The brand does not matter.

#2740 8 years ago

Do you think its necessary to polish inserts before applying waterslide decals? Before last coat I have sanded playfield flat with 800 grit wet paper, applied decals and shot final coat of clear. Transparent parts of decals disappear after clearcoating. Is there some downside when done this way?

Do you wet sand between coats?

#2741 8 years ago

Vid,

I have a Black Rose playfield that was mostly mylar covered, now removed and cleaned up nicely. It doesn't appear to have been diamond plated. Some touch-ups and wood repair will be needed. I want to get a layer of clear down (PPG's Omni AU MC161 (and MH167 activator)) before digging in. The surface is pretty glossy ... what grit sandpaper should I work with to be both safe for the artwork but provide a bite for the clear?

Thanks in advance,

Brian

#2742 8 years ago
Quoted from pinster68:

The surface is pretty glossy ... what grit sandpaper should I work with to be both safe for the artwork but provide a bite for the clear?

800 is probably a good choice.

#2743 8 years ago

Hi vid.
Many thanks for this exelent guide. I have read a pdf version of this forum guide and not read all the posts. So sorry if for some reason this question is already answered.

I'm restoring a STTNG and and the paint is pretty good but I found that the previous owner as put some kind of liquid in the interior that I belive as soften the inserts glue.
20151219_173510.jpg20151219_173510.jpg
20151220_023032.jpg20151220_023032.jpg
20151220_023055.jpg20151220_023055.jpg
When I press the glue with my nail it is not hard like epoxy. Also when cleaning some kind of white material glued to the insert interior that I only could remove with Methylated Spirit I noticed some of them are lose mainly in the zone where it seems this liquid was put in first place.
So my question is if I should remove the inserts, clean the old glue and epoxy them or only fil with clear? Sorry if the answer seems to be obvious but I'm afraid that when removing the inserts damage the paint.

Thanks in advance.

#2744 8 years ago

Only remove inserts that are loose, because it's an otherwise risky endeavor.

Hard to say what someone else did to a pinball machine, but take lots of pictures as you go.
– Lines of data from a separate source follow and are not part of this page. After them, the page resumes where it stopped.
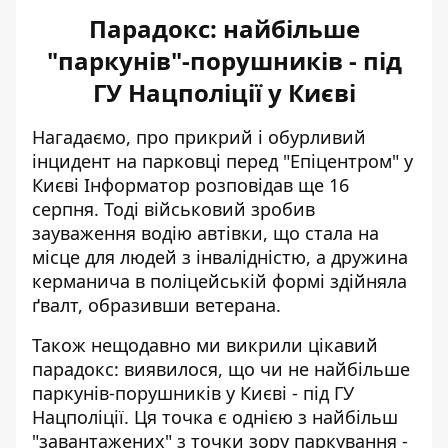
Парадокс: найбільше
"паркунів"-порушників - під
ГУ Нацполіції у Києві
Нагадаємо, про прикрий і обурливий
інцидент на парковці перед "Епіцентром" у
Києві Інформатор розповідав ще 16
серпня. Тоді військовий зробив
зауваження водію автівки, що стала на
місце для людей з інвалідністю, а дружина
керманича в поліцейській формі
здійняла
ґвалт, образивши ветерана
.
Також нещодавно ми викрили цікавий
парадокс: виявилося, що
чи не найбільше
паркунів-порушників у Києві - під ГУ
Нацполіції
. Ця точка є однією з найбільш
"завантажених" з точки зору паркування -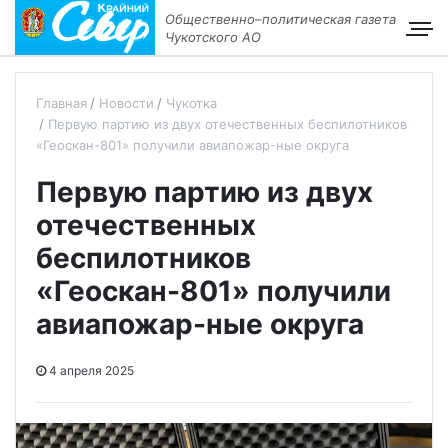
Общественно–политическая газета
Чукотского АО
Главная
Новости
Чукотка
Первую партию из двух отечественных беспилотников
«Геоскан-801» получили авиапожар-ные округа
Первую партию из двух
отечественных
беспилотников
«Геоскан-801» получили
авиапожар-ные округа
4 апреля 2025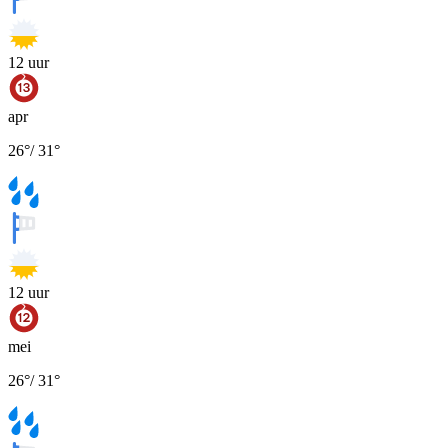
12
uur
apr
26
°
/
31
°
12
uur
mei
26
°
/
31
°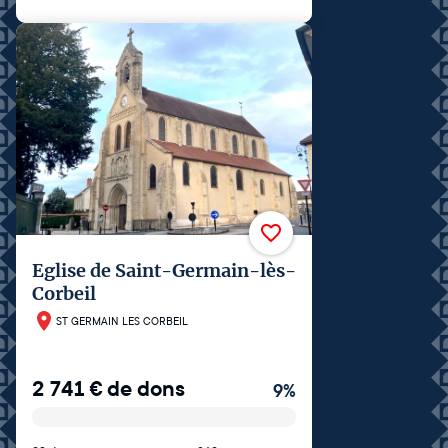
Eglise de Saint-Germain-lès-
Corbeil
ST GERMAIN LES CORBEIL
2 741
€
de dons
9
%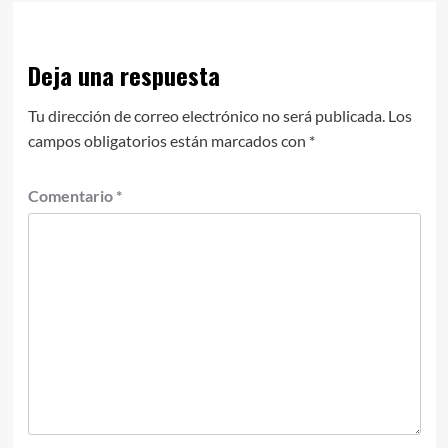
Deja una respuesta
Tu dirección de correo electrónico no será publicada.
Los
campos obligatorios están marcados con
*
Comentario
*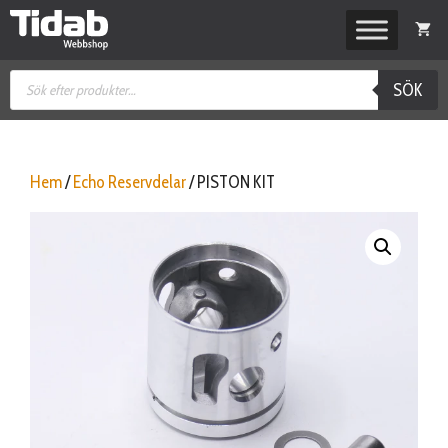
Hoppa
till
innehåll
Produktsökning
SÖK
Hem
/
Echo Reservdelar
/ PISTON KIT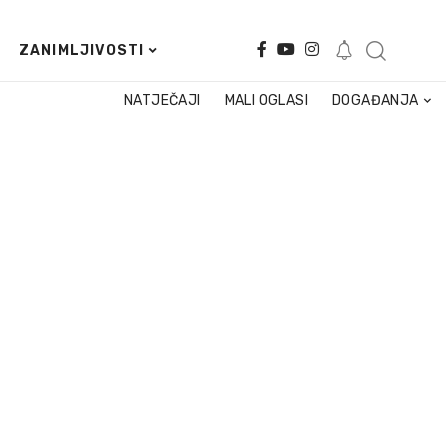
ZANIMLJIVOSTI
NATJEČAJI
MALI OGLASI
DOGAĐANJA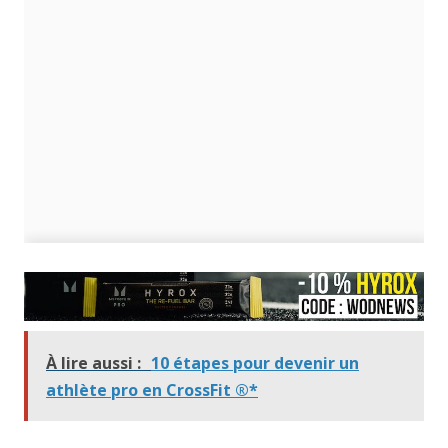
À lire aussi :
10 étapes pour devenir un
athlète pro en CrossFit ®*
If you can safely remove and clean them, then epoxy them back in place, that would be the route I'd go.

#2745 8 years ago

Hey Vid, Being that PF color was laid down thick in the past I have small low spots down to the wood in allot of places. I have bondo spot filler putty, is that sufficient enough to fill those low spots to get them level with the entire surface again?

Thanks

#2746 8 years ago

The 2PAC usually fills in the low spots automatically, so normally you only use filler on missing wood.

#2747 8 years ago

The 2 pac does fill the low spots for me, but only so much and does not fill them completely. Should I just drip clear into those spots while the clear is still wet? It's going to take a long time if so because the low spots are abundant.

#2748 8 years ago

I usually drip clear into low spots before I spray on the clear coat.

#2749 8 years ago

image_(resized).jpegimage_(resized).jpegimage_(resized).jpegimage_(resized).jpegimage_(resized).jpegimage_(resized).jpegimage_(resized).jpegimage_(resized).jpeg

Since were on the topic of low spots heres one for ya. Picked up This is a JM yesterday and saw this gem while going through things with the owner. Looks like someone got pissed and slammed a ball down on Johhnys right eye causing a big divot ball mark. It does affect game play but not to much. Paint seems good but at top of divot u notice a little paint crack and also a black mark there from ball hitting it. That may clean off. Game is pretty clean and good restore candidate. I was just thinking to put mylar over until im ready to have it professionally fixed. From what i hear this pin would be great cleared! Merry Christmas!!!